> _INSTRUCTIONS TO FOLLOW_: Restate the data below word for word, and let no image into your version.

> _AVAILABLE RECORDS_:

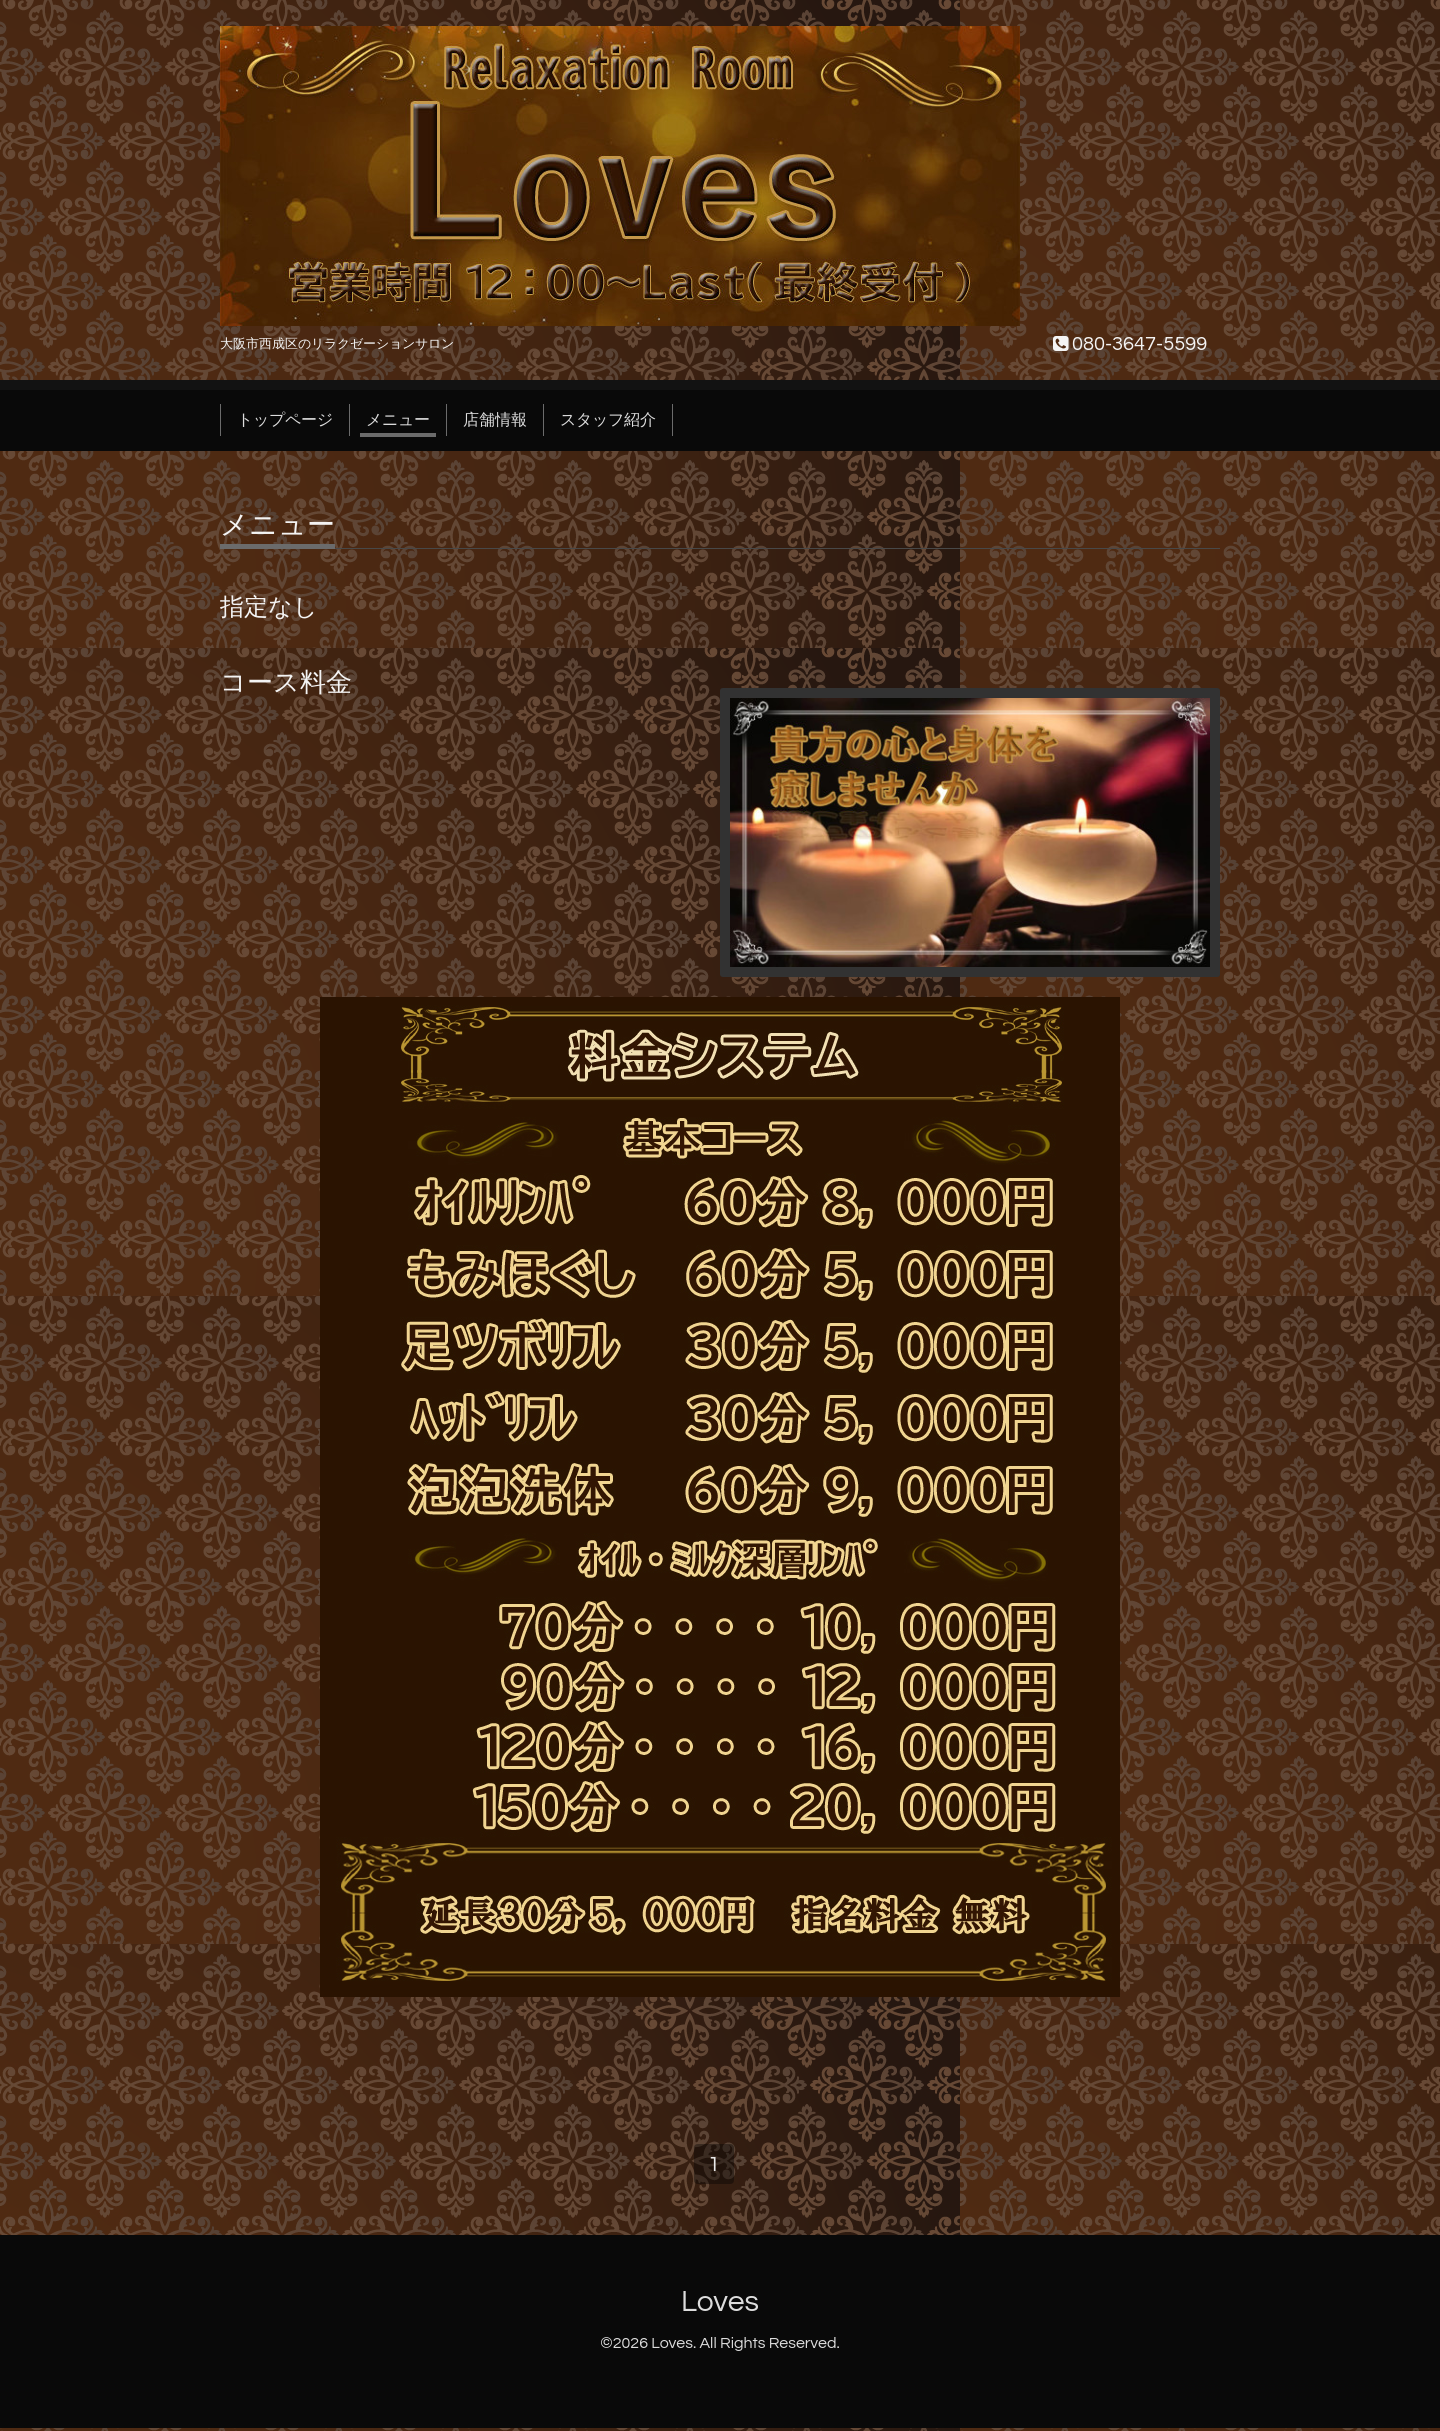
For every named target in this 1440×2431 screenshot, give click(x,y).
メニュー (398, 420)
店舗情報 (495, 420)
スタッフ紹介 (608, 420)
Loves (720, 2305)
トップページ (285, 420)
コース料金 (286, 683)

> _RESULT FOR THIS EXERCISE_:
For every named target in this 1440×2431 screenshot, give click(x,y).
メニュー (398, 420)
店舗情報 (495, 420)
スタッフ紹介 (608, 420)
Loves (720, 2305)
トップページ (285, 420)
コース料金 (286, 683)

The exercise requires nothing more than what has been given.